WHAT YOU HAVE TO DO:
In the entries below, go to the line containing "Here is an image." and repeat it along with every later line, exactly.

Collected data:

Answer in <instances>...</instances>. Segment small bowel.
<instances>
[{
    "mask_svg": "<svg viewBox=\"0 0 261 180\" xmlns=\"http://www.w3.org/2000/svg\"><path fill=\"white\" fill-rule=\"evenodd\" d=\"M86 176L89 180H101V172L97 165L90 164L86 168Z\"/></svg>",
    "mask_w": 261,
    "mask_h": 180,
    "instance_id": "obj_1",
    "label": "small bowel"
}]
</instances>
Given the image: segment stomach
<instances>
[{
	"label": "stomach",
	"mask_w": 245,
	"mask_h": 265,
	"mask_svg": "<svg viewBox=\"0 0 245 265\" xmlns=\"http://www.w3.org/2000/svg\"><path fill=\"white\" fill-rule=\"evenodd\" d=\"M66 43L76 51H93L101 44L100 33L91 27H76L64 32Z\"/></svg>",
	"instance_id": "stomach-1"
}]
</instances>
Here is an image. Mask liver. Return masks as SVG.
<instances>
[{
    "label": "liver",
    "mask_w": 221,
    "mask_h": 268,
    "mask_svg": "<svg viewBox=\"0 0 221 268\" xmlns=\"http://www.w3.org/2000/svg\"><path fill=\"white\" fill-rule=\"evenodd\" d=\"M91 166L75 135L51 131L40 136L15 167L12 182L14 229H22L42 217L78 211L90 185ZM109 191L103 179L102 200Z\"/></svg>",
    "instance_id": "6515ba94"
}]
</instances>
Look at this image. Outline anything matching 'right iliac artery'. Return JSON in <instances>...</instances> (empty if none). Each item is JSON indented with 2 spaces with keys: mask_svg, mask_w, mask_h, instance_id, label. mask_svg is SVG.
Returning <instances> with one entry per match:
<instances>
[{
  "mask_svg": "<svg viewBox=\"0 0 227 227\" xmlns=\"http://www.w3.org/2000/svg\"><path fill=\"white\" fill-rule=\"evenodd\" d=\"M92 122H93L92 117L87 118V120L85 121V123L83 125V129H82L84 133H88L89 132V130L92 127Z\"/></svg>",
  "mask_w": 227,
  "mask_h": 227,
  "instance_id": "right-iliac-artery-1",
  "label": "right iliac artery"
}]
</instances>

SOLUTION TO THIS TASK:
Here is an image. Mask liver. Return masks as SVG.
<instances>
[{
    "label": "liver",
    "mask_w": 221,
    "mask_h": 268,
    "mask_svg": "<svg viewBox=\"0 0 221 268\" xmlns=\"http://www.w3.org/2000/svg\"><path fill=\"white\" fill-rule=\"evenodd\" d=\"M91 166L75 135L51 131L40 136L15 167L12 182L14 229H22L42 217L78 211L90 185ZM109 191L103 179L102 200Z\"/></svg>",
    "instance_id": "6515ba94"
}]
</instances>
Look at this image. Outline anything matching 'right iliac artery'. Return JSON in <instances>...</instances> (empty if none). Each item is JSON indented with 2 spaces with keys: mask_svg, mask_w, mask_h, instance_id, label. mask_svg is SVG.
Returning <instances> with one entry per match:
<instances>
[{
  "mask_svg": "<svg viewBox=\"0 0 227 227\" xmlns=\"http://www.w3.org/2000/svg\"><path fill=\"white\" fill-rule=\"evenodd\" d=\"M92 122H93L92 117L87 118V120L85 121V123L83 125V129H82L84 133H88L89 132V130L92 127Z\"/></svg>",
  "mask_w": 227,
  "mask_h": 227,
  "instance_id": "right-iliac-artery-1",
  "label": "right iliac artery"
}]
</instances>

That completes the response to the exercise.